Data to examine -

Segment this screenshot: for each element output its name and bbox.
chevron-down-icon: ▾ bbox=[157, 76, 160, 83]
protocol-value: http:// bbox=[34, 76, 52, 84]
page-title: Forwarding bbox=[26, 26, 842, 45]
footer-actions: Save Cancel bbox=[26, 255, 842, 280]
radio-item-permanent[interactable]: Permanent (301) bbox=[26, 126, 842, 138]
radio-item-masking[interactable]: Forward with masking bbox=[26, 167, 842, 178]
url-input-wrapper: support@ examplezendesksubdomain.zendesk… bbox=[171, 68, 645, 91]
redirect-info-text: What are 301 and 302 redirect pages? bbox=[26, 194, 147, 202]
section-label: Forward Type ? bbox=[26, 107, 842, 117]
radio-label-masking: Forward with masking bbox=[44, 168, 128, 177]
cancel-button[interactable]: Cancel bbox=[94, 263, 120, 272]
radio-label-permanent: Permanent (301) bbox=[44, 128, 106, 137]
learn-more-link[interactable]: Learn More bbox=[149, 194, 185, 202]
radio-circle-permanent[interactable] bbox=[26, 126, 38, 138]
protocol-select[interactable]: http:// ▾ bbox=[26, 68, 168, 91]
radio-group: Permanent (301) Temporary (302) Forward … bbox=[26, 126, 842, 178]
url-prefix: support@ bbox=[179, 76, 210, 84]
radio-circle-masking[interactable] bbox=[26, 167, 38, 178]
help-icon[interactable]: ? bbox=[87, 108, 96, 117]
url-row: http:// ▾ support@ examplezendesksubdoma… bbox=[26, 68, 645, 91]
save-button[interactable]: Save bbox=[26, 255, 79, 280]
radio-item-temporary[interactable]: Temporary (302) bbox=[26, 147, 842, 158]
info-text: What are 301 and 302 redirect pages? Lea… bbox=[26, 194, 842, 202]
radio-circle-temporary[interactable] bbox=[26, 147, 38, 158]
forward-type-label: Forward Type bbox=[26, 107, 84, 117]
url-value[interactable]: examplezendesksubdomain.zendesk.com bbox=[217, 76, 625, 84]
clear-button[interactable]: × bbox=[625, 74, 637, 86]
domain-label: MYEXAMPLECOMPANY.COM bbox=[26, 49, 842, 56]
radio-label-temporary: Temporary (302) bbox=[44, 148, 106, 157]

Task brief -
Copy out the material exactly, omitting nothing.

Answer for this exercise -
Segment this screenshot: for each element output its name and bbox.
chevron-down-icon: ▾ bbox=[157, 76, 160, 83]
protocol-value: http:// bbox=[34, 76, 52, 84]
page-title: Forwarding bbox=[26, 26, 842, 45]
footer-actions: Save Cancel bbox=[26, 255, 842, 280]
radio-item-permanent[interactable]: Permanent (301) bbox=[26, 126, 842, 138]
radio-item-masking[interactable]: Forward with masking bbox=[26, 167, 842, 178]
url-input-wrapper: support@ examplezendesksubdomain.zendesk… bbox=[171, 68, 645, 91]
redirect-info-text: What are 301 and 302 redirect pages? bbox=[26, 194, 147, 202]
section-label: Forward Type ? bbox=[26, 107, 842, 117]
radio-label-masking: Forward with masking bbox=[44, 168, 128, 177]
cancel-button[interactable]: Cancel bbox=[94, 263, 120, 272]
radio-label-permanent: Permanent (301) bbox=[44, 128, 106, 137]
learn-more-link[interactable]: Learn More bbox=[149, 194, 185, 202]
radio-circle-permanent[interactable] bbox=[26, 126, 38, 138]
protocol-select[interactable]: http:// ▾ bbox=[26, 68, 168, 91]
radio-group: Permanent (301) Temporary (302) Forward … bbox=[26, 126, 842, 178]
url-prefix: support@ bbox=[179, 76, 210, 84]
radio-circle-masking[interactable] bbox=[26, 167, 38, 178]
help-icon[interactable]: ? bbox=[87, 108, 96, 117]
url-row: http:// ▾ support@ examplezendesksubdoma… bbox=[26, 68, 645, 91]
save-button[interactable]: Save bbox=[26, 255, 79, 280]
radio-item-temporary[interactable]: Temporary (302) bbox=[26, 147, 842, 158]
info-text: What are 301 and 302 redirect pages? Lea… bbox=[26, 194, 842, 202]
radio-circle-temporary[interactable] bbox=[26, 147, 38, 158]
forward-type-label: Forward Type bbox=[26, 107, 84, 117]
url-value[interactable]: examplezendesksubdomain.zendesk.com bbox=[217, 76, 625, 84]
clear-button[interactable]: × bbox=[625, 74, 637, 86]
domain-label: MYEXAMPLECOMPANY.COM bbox=[26, 49, 842, 56]
radio-label-temporary: Temporary (302) bbox=[44, 148, 106, 157]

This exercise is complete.